Our new friend we found had for a grandfather no less a dignitary than Alexander Dumas. His name he told us was Louis Dumas, an artist, not yet called to the colors, and bound now for Villeneuve, "and before we can really get acquainted, here we are," he said as the train came to a stop.

As he stepped to the door it was flung open by an officer who shouted, "Everybody out! This car is for the military." We protested. We displayed our tickets. The officer laughed and, seizing one reluctant passenger, dragged him out. A quickly ejected and much dejected band, we found ourselves upon the street of a little outlying village nine miles from Paris. It had taken half as many hours to get there.

We fell upon the one village gendarme with a volley of questions. By pitching her voice above the hubbub, Marie got in her inquiry about the distance to Melun.

"Thirty kilometers by the main road," he answered.

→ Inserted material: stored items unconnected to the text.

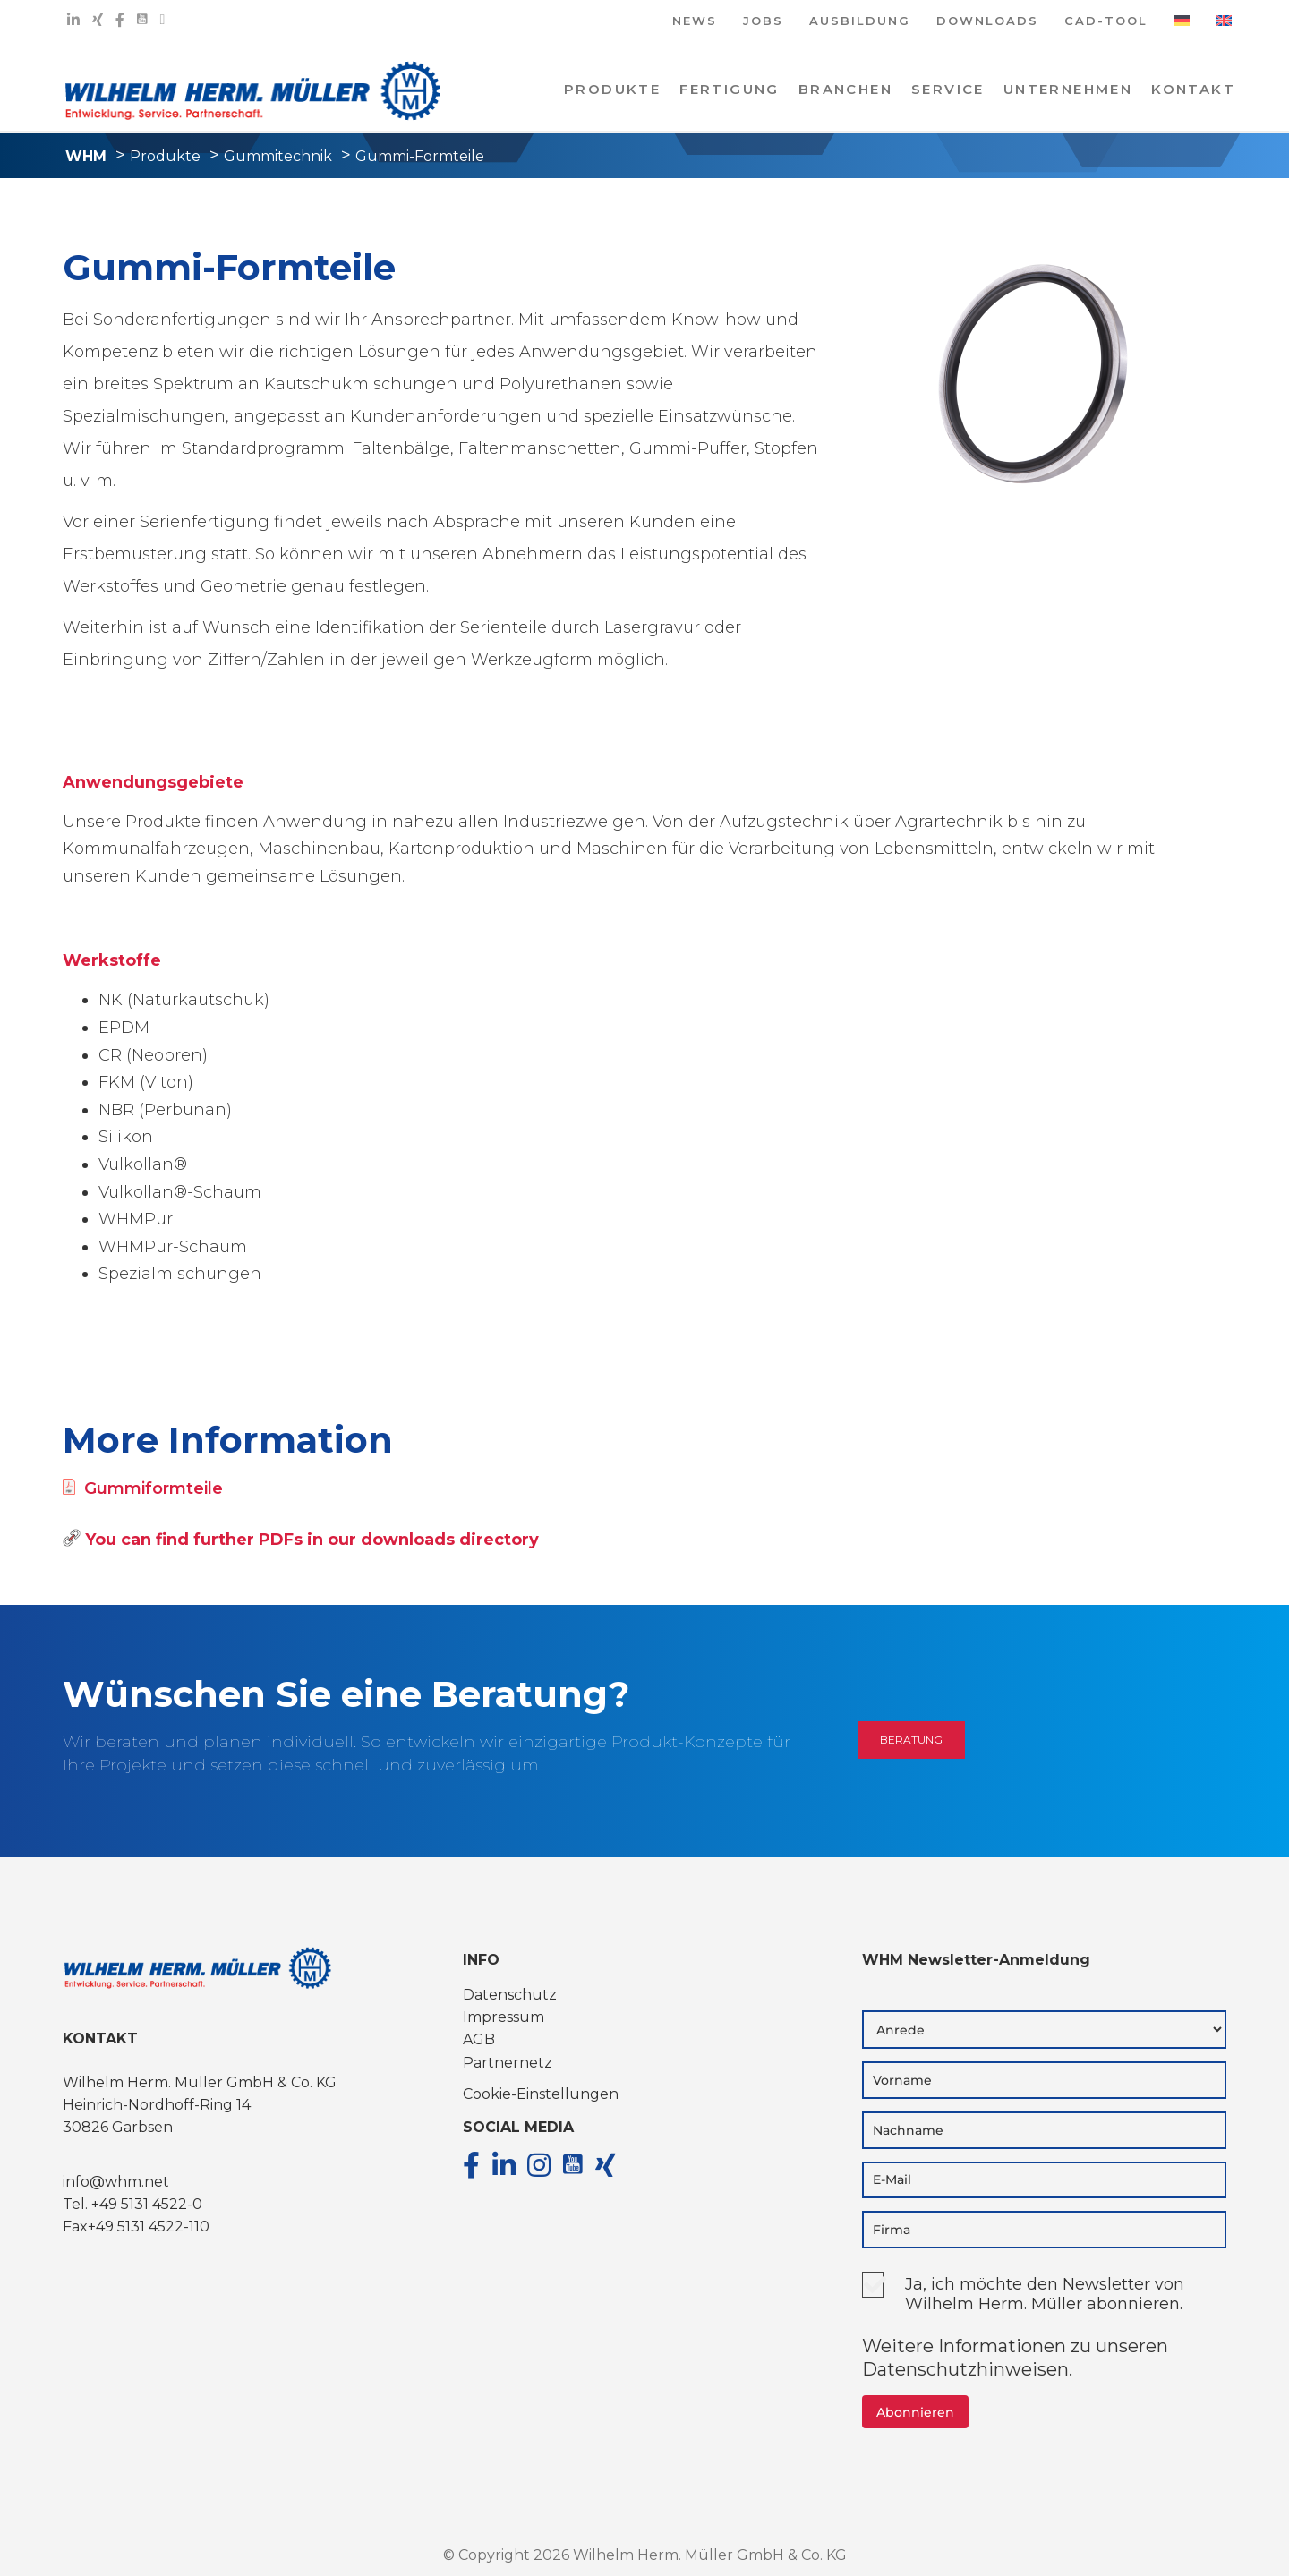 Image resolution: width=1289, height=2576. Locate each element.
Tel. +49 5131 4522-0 (132, 2204)
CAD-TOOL (1106, 22)
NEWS (694, 22)
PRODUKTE (612, 89)
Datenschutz (510, 1994)
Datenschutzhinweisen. (967, 2369)
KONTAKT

This, then, was the issue of that tense day of strategy and daring: to be stranded in this suburb from which it was impossible to go forward to Melun and almost as difficult to return to Paris. Marie crumpled under the blow and then I realized how much it had cost her to maintain that calm outward demeanor.

By sheer will-power she had kept the tears from her eyes and the tremor from her limbs. Long held in leash, they now leaped out to possess her.

Dumas ran hither and thither, hunting conveyance but in vain. Three of his friends had automobiles. He called them by telephone. All cars had been commandeered. He stood with head drooping in real dejection.

"Ah, I have it!" he exclaimed, "my friend Veilleau, he has an aeroplane and he will do it."

This was quite too much even for Marie's soaring spirit; but she scarcely had time to picture herself ranging the sky when Dumas was back again, sorrowfully confessing failure. Aeroplanes likewise had heard the tocsin; they had sterner business than wafting lovers through the sky; they were carrying explosives and messages in the service of France. Dumas looked almost as disappointed as the wilted little figure he was trying to help.

When the villagers understood her plight, they were full of sympathy, full of condolences, but also full of tales of arrest for those traveling on the main road.

"Where was this road, anyhow?"

"Out there," they replied.

Turning a corner, we looked down the long row of poplars that lined the main road to Melun.